Using AWS SageMaker to train a model to generate text (part 3): What I learned about Python AWS Lambdas this week

This is a follow-on from my investigation on how to use AWS SageMaker as an AWS replacement to my current approach to generate text from a Machine Learning model. Up until this point I’ve been running torch-rnn on a server locally. You can follow part 1 and part 2 of my progress so far.
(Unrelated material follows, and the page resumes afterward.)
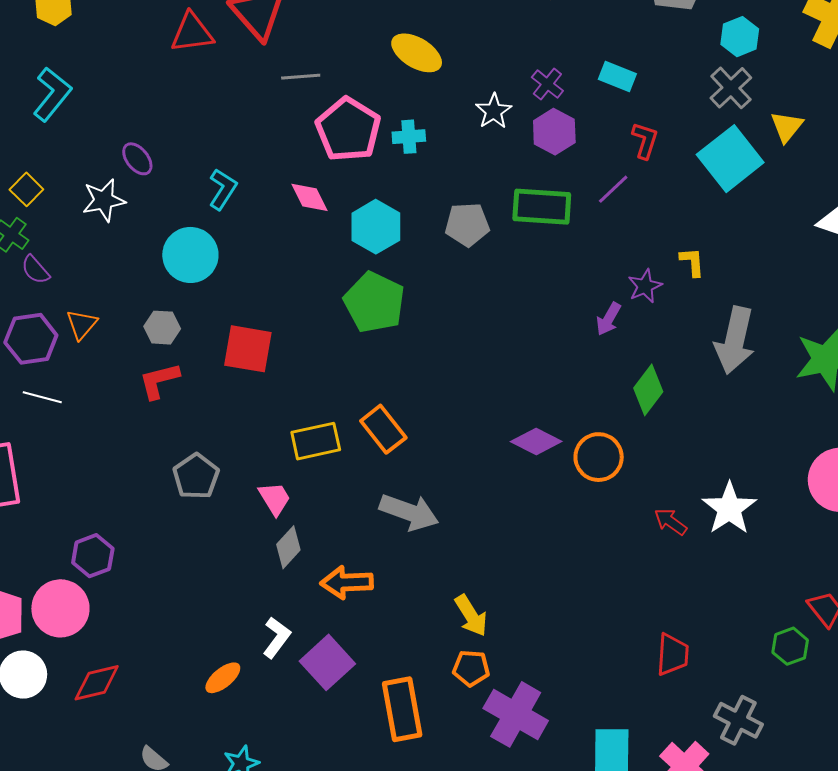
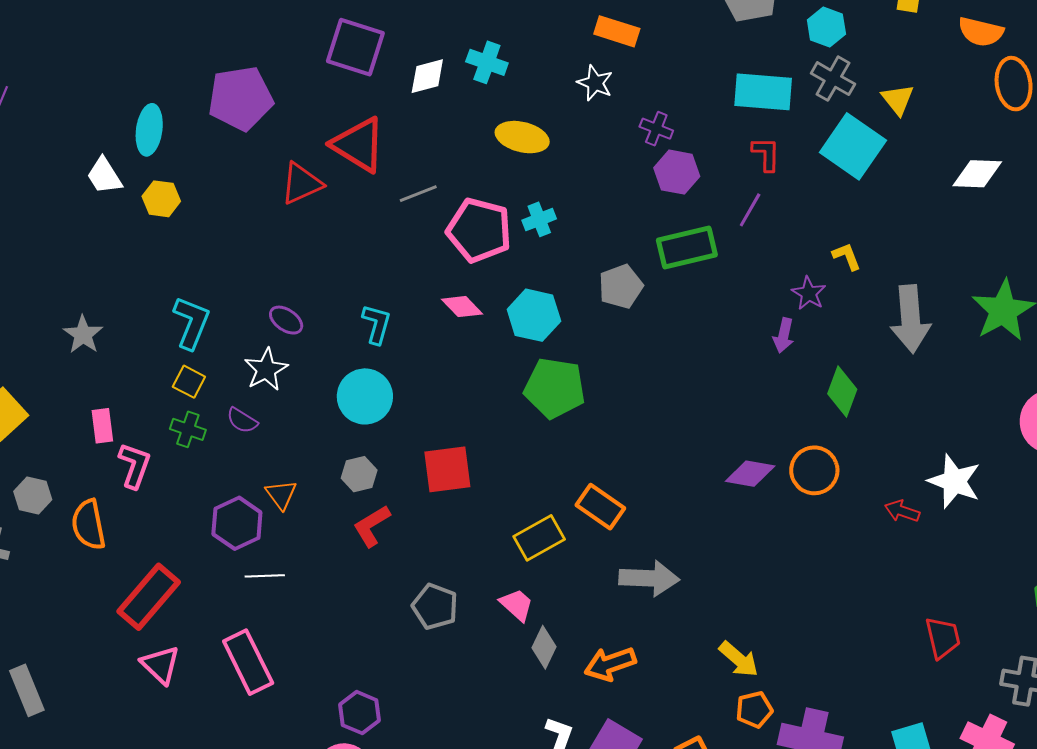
cyan rectangle: (617, 77) -> (763, 92), moved, size x1.6
cyan L-shape: (52, 94) -> (191, 323), moved
white star: (494, 111) -> (595, 83), moved
purple semicircle: (35, 270) -> (242, 420), moved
In summary, here’s what I learned this week:

  • Some Python modules are OS platform specific. That means, if you install a module on MacOS, you can’t zip it up as a dependency in a .zip deployment for a Lambda which runs on Linux, as it won’t be OS compatible
  • The maximum size for an AWS Lambda deployment is 50MB. Zipping up what I’ve built so far (only a minimal script but relying on a number of modules) I’ve got a 500MB zip file. Clearly that’s too large to deploy as a Lambda
  • Following some suggestions here,  there are Python frameworks (such as Zappa) to help build Python based AWS Lambdas and address some of the issues with modules and deployment. Clearly I’ve got some learning here to get his to work 🙂

Using AWS SageMaker to train a model to generate text (part 2)

This is part 2 following on from my previous post, investigating how to take advantage of AWS SageMaker to train a model and use it to generate text for my Twitter bot, @kevinhookebot.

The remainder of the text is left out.